Dans les rues poussiéreuses de Beni, un enfant de 12 ans pousse péniblement un tricycle surchargé sous un soleil de plomb. « Je travaille depuis l’aube pour 5.000 francs congolais par jour », confie-t-il à voix basse, un chiffre dérisoire qui résume le calvaire de milliers de mineurs exploités dans le Nord-Kivu. Cette scène quotidienne illustre l’urgence de la campagne lancée ce vendredi par les autorités locales pour protéger l’enfance en détresse.
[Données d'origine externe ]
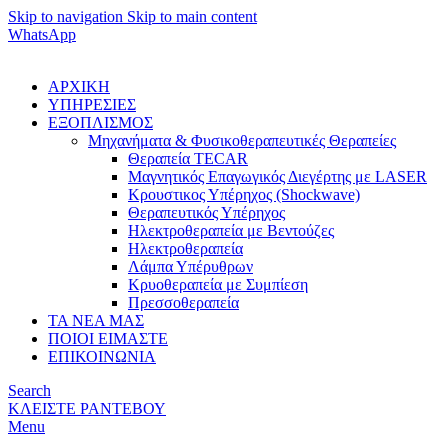
Skip to navigation
Skip to main content
WhatsApp
ΑΡΧΙΚΗ
ΥΠΗΡΕΣΙΕΣ
ΕΞΟΠΛΙΣΜΟΣ
Μηχανήματα & Φυσικοθεραπευτικές Θεραπείες
Θεραπεία TECAR
Μαγνητικός Επαγωγικός Διεγέρτης με LASER
Κρουστικος Υπέρηχος (Shockwave)
Θεραπευτικός Υπέρηχος
Ηλεκτροθεραπεία με Βεντούζες
Ηλεκτροθεραπεία
Λάμπα Υπέρυθρων
Κρυοθεραπεία με Συμπίεση
Πρεσσοθεραπεία
ΤΑ ΝΕΑ ΜΑΣ
ΠΟΙΟΙ ΕΙΜΑΣΤΕ
ΕΠΙΚΟΙΝΩΝΙΑ
Search
ΚΛΕΙΣΤΕ ΡΑΝΤΕΒΟΥ
Menu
La division des Affaires sociales et ses partenaires traquent sans relâche les pires formes d’exploitation économique. Leur cible ? Les ateliers clandestins, les chantiers risqués et ces maudits tricycles devenus cercueils roulants pour adolescents. « Comment accepter qu’un enfant de 10 ans conduise un engin de 200 kg dans nos embouteillages chaotiques ? », s’indigne un travailleur social sous couvert d’anonymat.
Le mémorandum remis au maire Alex Kighoma dresse un constat accablant : 63% des enfants mendiants identifiés seraient sous la coupe de réseaux criminels. Pire encore, certains groupes armés recycleraient ces « pousseurs de tricycle » comme guetteurs ou porteurs d’armes. Une stratégie macabre qui alimente l’insécurité routière tout en perpétuant les violences communautaires.
Les équipes de terrain rapportent des cas effarants : des fillettes de 8 ans vendant des beignets jusqu’à 22h dans des zones non éclairées, des adolescents sniffant de la colle pour supporter les journées de 14 heures. « Chaque nuit, nous recevons des signalements d’enlèvements ou de viols », déplore une responsable de la protection infantile, les traits tirés par l’épuisement.
Face à cette hémorragie sociale, les autorités brandissent la menace de sanctions judiciaires. « Tout adulte exploitant un mineur risque 5 ans de prison et 10 millions d’amende », rappelle le procureur de la République, martelant sa détermination à appliquer la loi. Une unité spéciale de police routière sera déployée pour contrôler systématiquement les conducteurs de tricycles.
Mais derrière les mesures répressives se cache un défi plus profond : 78% des enfants interpellés lors des précédentes opérations étaient des fugueurs fuyant des foyers dysfonctionnels. « Sans règlement des crises familiales, nous ne ferons que vider la mer avec une cuillère », analyse une psychologue communautaire, soulignant l’urgence de programmes de médiation familiale.
Cette campagne cristallise les espoirs d’une génération sacrifiée sur l’autel des conflits armés et de la précarité. Alors que le Nord-Kivu panse ses plaies après des décennies de violence, la protection de l’enfance apparaît comme le chantier prioritaire pour briser le cycle infernal de la pauvreté. Reste à savoir si les engagements politiques tiendront face à la réalité d’une économie parallèle qui prospère sur le dos des innocents.